Whole-Genome Sequence of Mycobacterium kyorinense.

We report here the first draft genome sequence of Mycobacterium kyorinense, which was described in 2009 and exhibits significant pathogenicity to humans.

GENOME ANNOUNCEMENT

Mycobacterium kyorinense is a slow-growing mycobacterium that was first described in 2009 (1). M. kyorinense is closely related to M. celatum, M. branderi, and M. fragae, and exhibits significant pathogenicity for humans, causing pneumonia, lymphadenitis, and arthritis (2–4). Antimicrobial susceptibility tests demonstrated that M. kyorinense is generally resistant to rifampin, isoniazid, and ethambutol (4). Further investigation is needed to clarify the genomics, biology, epidemiology, and pathogenicity of this species.

We sequenced the genomic DNA of the M. kyorinense type strain KUM060204T on an Ion PGM system (Life Technologies) and assembled the reads using CLC Genomics Workbench 7.0. A total of 4,133,490 reads were generated, with an average read length of 203 bp, yielding a total sequence of 837,657,777 bp.

The assembled sequences of KUM060204T comprised 453 contigs, with a combined length of 5,302,980 bp, with a G+C ratio of 66.9%. The average cover depth was 50×, the N50 contig size was 53,523, the average contig was 11,706 bp long, and the longest contig was 137,319 bp.

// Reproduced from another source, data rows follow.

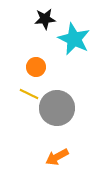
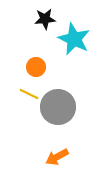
gray circle: moved 1 px right, 1 px up
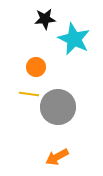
yellow line: rotated 18 degrees counterclockwise
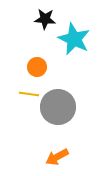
black star: rotated 10 degrees clockwise
orange circle: moved 1 px right
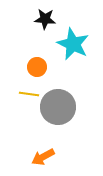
cyan star: moved 1 px left, 5 px down
orange arrow: moved 14 px left
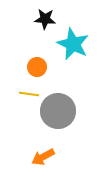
gray circle: moved 4 px down
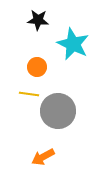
black star: moved 7 px left, 1 px down
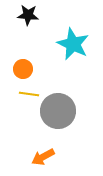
black star: moved 10 px left, 5 px up
orange circle: moved 14 px left, 2 px down
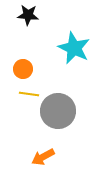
cyan star: moved 1 px right, 4 px down
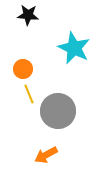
yellow line: rotated 60 degrees clockwise
orange arrow: moved 3 px right, 2 px up
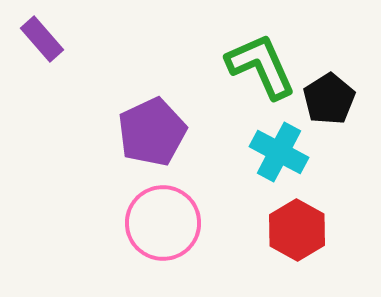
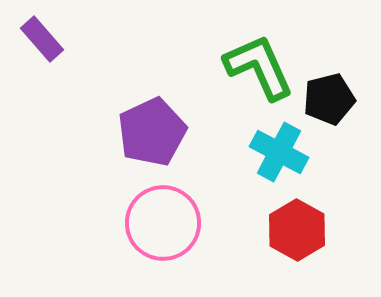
green L-shape: moved 2 px left, 1 px down
black pentagon: rotated 18 degrees clockwise
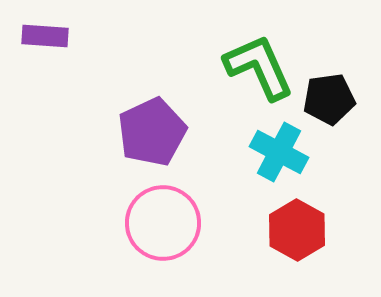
purple rectangle: moved 3 px right, 3 px up; rotated 45 degrees counterclockwise
black pentagon: rotated 6 degrees clockwise
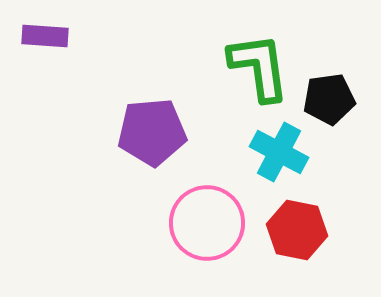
green L-shape: rotated 16 degrees clockwise
purple pentagon: rotated 20 degrees clockwise
pink circle: moved 44 px right
red hexagon: rotated 18 degrees counterclockwise
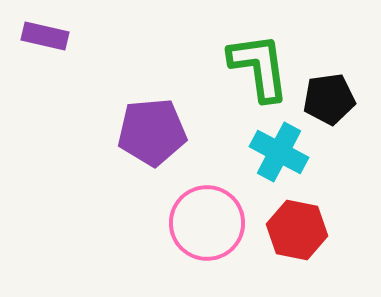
purple rectangle: rotated 9 degrees clockwise
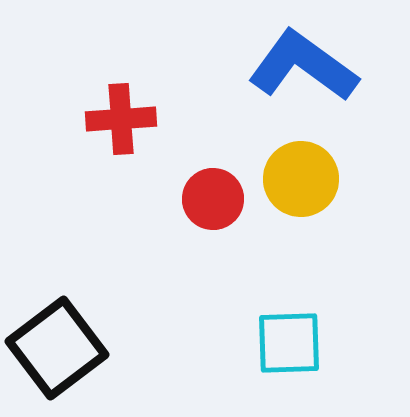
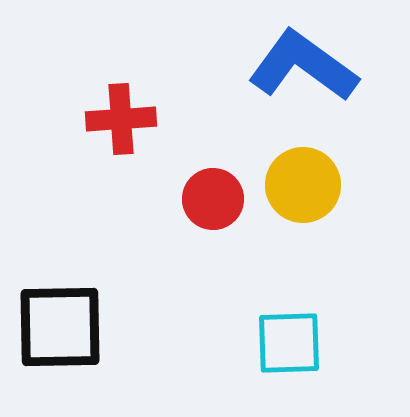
yellow circle: moved 2 px right, 6 px down
black square: moved 3 px right, 21 px up; rotated 36 degrees clockwise
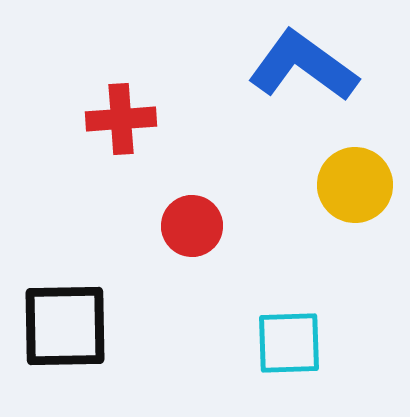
yellow circle: moved 52 px right
red circle: moved 21 px left, 27 px down
black square: moved 5 px right, 1 px up
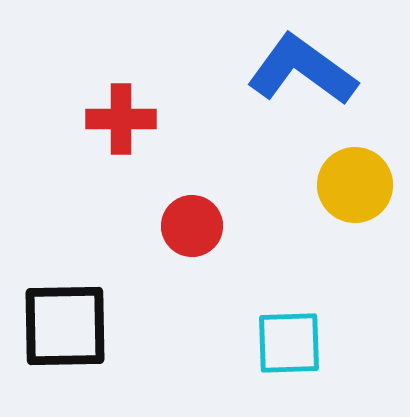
blue L-shape: moved 1 px left, 4 px down
red cross: rotated 4 degrees clockwise
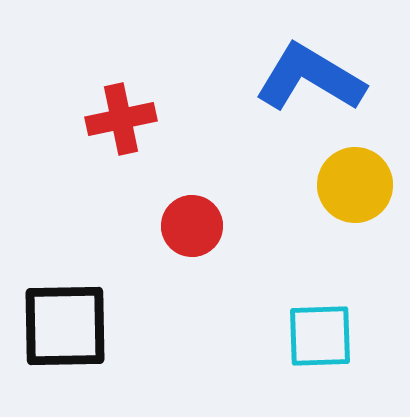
blue L-shape: moved 8 px right, 8 px down; rotated 5 degrees counterclockwise
red cross: rotated 12 degrees counterclockwise
cyan square: moved 31 px right, 7 px up
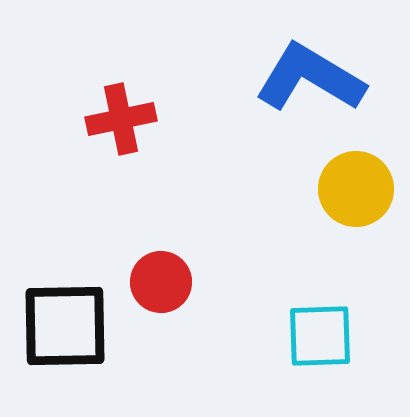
yellow circle: moved 1 px right, 4 px down
red circle: moved 31 px left, 56 px down
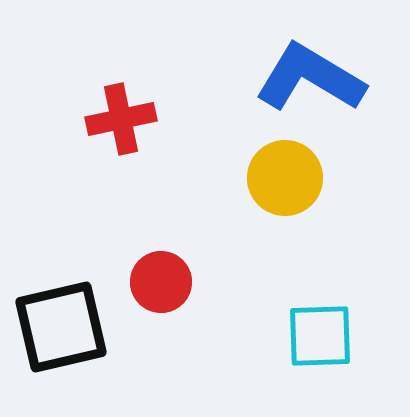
yellow circle: moved 71 px left, 11 px up
black square: moved 4 px left, 1 px down; rotated 12 degrees counterclockwise
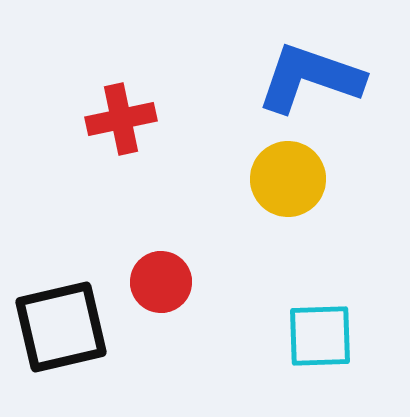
blue L-shape: rotated 12 degrees counterclockwise
yellow circle: moved 3 px right, 1 px down
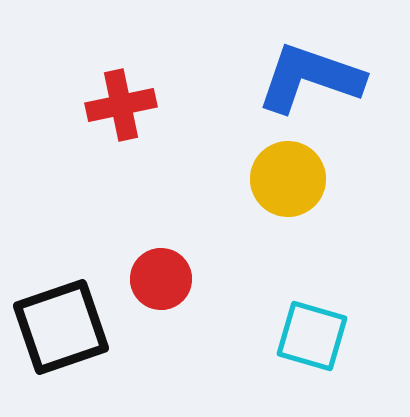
red cross: moved 14 px up
red circle: moved 3 px up
black square: rotated 6 degrees counterclockwise
cyan square: moved 8 px left; rotated 18 degrees clockwise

Genome annotation was performed using the RAST prokaryotic genome annotation server (http://www.nmpdr.org/FIG/wiki/view.cgi/Main/RAST). RAST predicted 5,405 putative open reading frames, including 5,351 coding sequences and 54 RNAs (46 tRNAs and 8 rRNAs). RAST functional analysis of the predicted protein-coding genes showed 78 genes involved in cell walls and capsules, 64 in membrane transport, 206 in protein metabolism, 93 in DNA metabolism, 141 in virulence and defense, 135 in respiration, 331 in fatty acids, lipids, and isoprenoids, 395 in cofactors, vitamins, prosthetic groups, and pigments, and 356 in amino acids and derivatives.

To explore the molecular mechanism underlying the resistance of M. kyorinense to anti-tuberculosis drugs, we selected several genes known to be responsible for resistance to rifampin (rpoB), ethambutol (embB), and isoniazid (inhA, katG, and ahpC). The sequences of these genes in M. kyorinense were compared with those in M. tuberculosis H37Rv to clarify whether they contain specific mutations associated with resistance to anti-tuberculosis drugs in M. tuberculosis. Analysis of the rpoB gene confirmed our previous finding that KUM060204T harbors a Ser531Asp amino acid substitution, the most frequent mutation in rifampin-resistant M. tuberculosis (4, 5). In contrast, we did not detect a substitution at Met306 of embB, the major mutation in ethambutol-resistant M. tuberculosis (6). Nor did we find a Ser315Thr substitution of katG, a mutation in the regulatory region (nucleotides [nt] −48, −51, −54, −81, and −88) of ahpC, a Ser94Ala substitution in the inhA gene or a mutation in the regulatory region (nt −15 and −17) of inhA, which are common mutations in isoniazid-resistant M. tuberculosis (6). These results suggested that the mechanism underlying drug resistance in M. kyorinense is significantly different from that in M. tuberculosis.

In conclusion, we report the genome sequence of KUM060204T which to the best of our knowledge is the first genome sequence of the species M. kyorinense.

Nucleotide sequence accession numbers.

The whole genome sequence of KUM060204T has been deposited in DDBJ/EMBL/GenBank under the accession numbers BBKA01000001 to BBKA01000453.